The only one of my mother's brothers that I remember very well was Uncle Jimmy. He was the youngest of her family, born in 1921, and thus was of a perfect age for World War II. I never heard any details but I gather he was in a tank and saw a great deal of action in Italy in the 5th Army. We would also visit him and his wife, whose name also escapes me, and their two kids, Randy and Linda, who were about my age; one older and one younger. They lived in Monahans, Texas, and at last word he still lives there. Guinn, Randall, and Jimmy all have very distinct memories of Monahans, but the only thing I remember about Monahans was the Million Barrel Tank, a huge concrete oil tank. Apparently though every time they tried to fill it up, all the oil leaked out. At any rate I remember going over there and exploring around it. [This is where I had the link to some story about the Million Barrel tank that crashed the previous post; it's easy to find more about it if you're interested on a Google search.]

Finally, there is Aunt Lil. Lil and her husband, Red Moore, lived in Farmington, New Mexico around the time I was growing up there, from about 1962 to 1970, when we left after Roy Lee died. She died and is buried there as well. Lil was always a lot of fun; sometimes we would go to her house out by the San Juan River near Farmington for dinner. I remember she grew her own chiles and made a hot sauce that would sear your mouth. Roy Lee, the strong silent type, could never admit that he couldn't eat it so he would just shovel it onto his tacos or whatever we were having and eat it like it was good, but the sweat would pour off his bald head. At one time she ran a little cafe on the Bloomfield Highway, near Farmington, which we would often stop at on the way somewhere; usually when I would go out with my dad to an oil field. There was a sign over the bathroom door that was the first double entendre that I ever understood; it was for Coca-Cola and the text read: "The Pause That Refreshes." One summer, Rodger was there, and we got a job with Lil and Red cleaning up the big events center at the fairgrounds. This particular time I remember was after some big convention, and the place was totally trashed; we filled up barrel after barrel with empty whiskey and booze bottles, and Lil kept the ones that still had something in them. Lil's husband at the time was named Red Moore; I don't know what his real name was, but we knew him as Red. He had the most husky voice; we called it a "whiskey voice" but it was more likely caused by smoking. She had had an earlier marriage to a man named Deerman, and a couple of kids; I think they were Tommy and Fay? Something like that. But we often visited Lil, wherever she lived and she seemed to move around a lot; sometimes it was a little place in Bloomfield, about 15 miles from Farmington; then the little trailer out by the fairgrounds along the San Juan River.

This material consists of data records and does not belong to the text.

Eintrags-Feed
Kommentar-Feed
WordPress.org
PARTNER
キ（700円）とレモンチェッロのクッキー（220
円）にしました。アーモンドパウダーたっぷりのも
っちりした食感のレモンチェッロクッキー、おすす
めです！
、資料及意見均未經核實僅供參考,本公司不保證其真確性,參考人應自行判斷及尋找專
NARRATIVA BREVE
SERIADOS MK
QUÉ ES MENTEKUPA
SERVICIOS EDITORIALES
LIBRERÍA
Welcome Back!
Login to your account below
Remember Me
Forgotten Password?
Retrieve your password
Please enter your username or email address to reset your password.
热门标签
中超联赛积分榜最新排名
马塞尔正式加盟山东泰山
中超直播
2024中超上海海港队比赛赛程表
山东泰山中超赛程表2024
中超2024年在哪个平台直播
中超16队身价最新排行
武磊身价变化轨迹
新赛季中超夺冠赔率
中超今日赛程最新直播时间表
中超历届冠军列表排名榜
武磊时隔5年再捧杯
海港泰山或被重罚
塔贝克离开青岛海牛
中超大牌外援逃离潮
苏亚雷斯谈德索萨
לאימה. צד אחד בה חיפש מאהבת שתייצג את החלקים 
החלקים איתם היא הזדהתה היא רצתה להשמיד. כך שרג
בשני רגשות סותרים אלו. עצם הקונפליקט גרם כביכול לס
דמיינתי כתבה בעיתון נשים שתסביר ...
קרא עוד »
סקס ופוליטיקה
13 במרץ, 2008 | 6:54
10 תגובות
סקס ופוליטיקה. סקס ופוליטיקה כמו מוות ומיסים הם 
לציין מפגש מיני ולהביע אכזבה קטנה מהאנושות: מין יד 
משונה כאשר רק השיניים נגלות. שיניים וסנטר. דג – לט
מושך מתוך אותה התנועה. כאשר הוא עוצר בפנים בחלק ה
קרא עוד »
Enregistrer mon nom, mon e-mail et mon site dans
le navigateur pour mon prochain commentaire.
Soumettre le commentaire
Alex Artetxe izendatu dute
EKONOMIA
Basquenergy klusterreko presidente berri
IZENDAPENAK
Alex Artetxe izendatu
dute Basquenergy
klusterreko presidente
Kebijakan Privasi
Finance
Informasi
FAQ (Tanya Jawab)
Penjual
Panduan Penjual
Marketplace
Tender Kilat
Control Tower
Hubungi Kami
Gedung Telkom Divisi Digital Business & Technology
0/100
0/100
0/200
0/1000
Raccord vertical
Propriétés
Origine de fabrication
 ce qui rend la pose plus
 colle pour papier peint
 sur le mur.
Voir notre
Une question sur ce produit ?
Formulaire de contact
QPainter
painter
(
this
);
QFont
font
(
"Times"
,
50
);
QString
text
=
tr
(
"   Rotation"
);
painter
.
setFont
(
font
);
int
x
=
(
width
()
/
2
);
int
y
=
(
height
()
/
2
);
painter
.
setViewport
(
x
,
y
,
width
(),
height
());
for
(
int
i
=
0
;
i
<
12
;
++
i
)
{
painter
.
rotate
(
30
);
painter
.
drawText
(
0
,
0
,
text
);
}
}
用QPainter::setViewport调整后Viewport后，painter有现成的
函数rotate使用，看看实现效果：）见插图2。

Aunt Lillian's son Tommy Deerman and his dog Streak


An incident that occurred when we were visiting Lil one time has entered the realm of legend. For some reason Randall was there; he might have been back from the Air Force or something and Mom was showing him off. So we go out to Lil's trailer, where she lived by the river. Randall had gone into a back room and there was a gun hanging on the wall, in a holster; it was loaded. He had unloaded it, looked at it, reloaded it, and put it back on the wall. I went back there later and there was the gun; it looked really cool, like a six shooter in a Western, so I took it out of the holster, pointed it at the wall, and pulled the trigger. POW! It made a huge noise and went all the way through the trailer, stopping in the toilet. Quite the scene.

So that's all of them, from my memories. I have other memories of them but that's enough for now.